5. Welche Position vertritt Österreich hinsichtlich der Verankerung von sozialen und
ökologischen Mindeststandards in der WTO auf Basis der ILO - Konvention?
a) Ist Ihrer Meinung nach ein WTO - Verhandlungsabschluß ohne gleichzeitige
rechtliche Verankerung von Sozial - und Umweltklauseln im WTO - Vertrag
denkbar?
b) Wie wird gesichert, daß bestehende österreichische bzw. europäische Vorschriften im Bereich des Gesundheitsschutzes nicht ausgehöhlt werden?
c) Wieso vertreten Sie im Ministerratsvortrag vom 28. April 1999 die Auffassung,
daß das Thema "Sozialklauseln" eine Gefährdung einer umfassenden WTO -
Runde bedeutet?
d) Was werden Sie unternehmen, damit die sogenannten "Sonderwirtschaftszonen"
über den nächsten WTO - Vertrag nicht international anerkannt werden“?
6. Können Sie ausschließen, daß bei der WTO - Runde zur Vermeidung oder Linderung
europäischer Konzessionen im Bereich der Landwirtschaft an die WTO - Partner
kompensatorische Belastungen von anderen Sektoren - insbesondere des
Dienstleistungsbereiches - getragen werden müssen?
7. Die Europäische Union als ein maßgeblicher Verhandlungsteilnehmer in der WTO
benötigt für die WTO - Verhandlungen im Dienstleistungsbereich von den EU -
Mitgliedstaaten ein einstimmiges Verhandlungsmandat. Hat die EU bereits ein
Verhandlungsmandat für die WTO - Verhandlungen?
a) Wenn ja, welche inhaltliche Position hat Österreich bei dessen Beschlußfassung
vertreten?
b) Wenn nein, welche Position wird Österreich in der EU vertreten?
8. Die grundlegende wirtschaftspolitische Argumentation bei den WTO meint im Kern,
daß eine international koordinierte Deregulierung nationaler Gesetze zu einem
Anstieg im Welthandel und damit zu mehr Wirtschaftswachstum und mehr
Wohlstand führt.

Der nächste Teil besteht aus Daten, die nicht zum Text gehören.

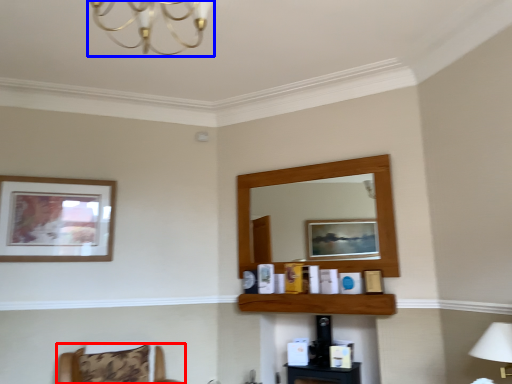 Question: Which object is closer to the camera taking this photo, furniture (highlighted by a red box) or light fixture (highlighted by a blue box)?

Choices:
 (A) furniture
 (B) light fixture

Answer: (B)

Welche Mechanismen sind Ihrer Meinung nach notwendig, damit
von diesem steigenden Wohlstand nicht einseitig Unternehmer und Aktionäre
sondern
auch die Bevölkerung profitiert?
9. Welche Änderungen sind im Rahmen der WTO - Verhandlungen hinsichtlich des
Streitbeilegungsverfahrens geplant?
a) Entspricht das nach derzeitigem Vorbereitungsstand geplante
Streitbeilegungsverfahren in der WTO jenem Verfahren, das im Rahmen der
Verhandlungen über ein MAI geplant war?
10. Welche Freihandelsabkommen werden von der Europäischen Union derzeit
verhandelt und welche Absichten bestehen dort hinsichtlich der Dienstleistungen?
a) Welche weiteren Freihandelsabkommen sind geplant?
b) Was werden Sie unternehmen, damit die österreichischen
Arbeitsmarktregelungen und die solidarischen Systeme der sozialen
Sicherheit über diese Abkommen nicht ausgehöhlt werden?
c) Können die EU - Vertragspartner daran gehindert werden, ihrerseits
Zugeständnisse der EU an Drittstaaten weiterzugeben?
11. Sind Sie bereit, eine Diskussion über die österreichische Verhandlungsposition für
die WTO - Runde, speziell auch mit Arbeitnehmervertreter - Organisationen, zu
ermöglichen?
12. Welche Möglichkeiten der Einbindung des osterreichischen Nationalrates in die
Entscheidungsfindung für die WTO - Verhandlungen sehen Sie?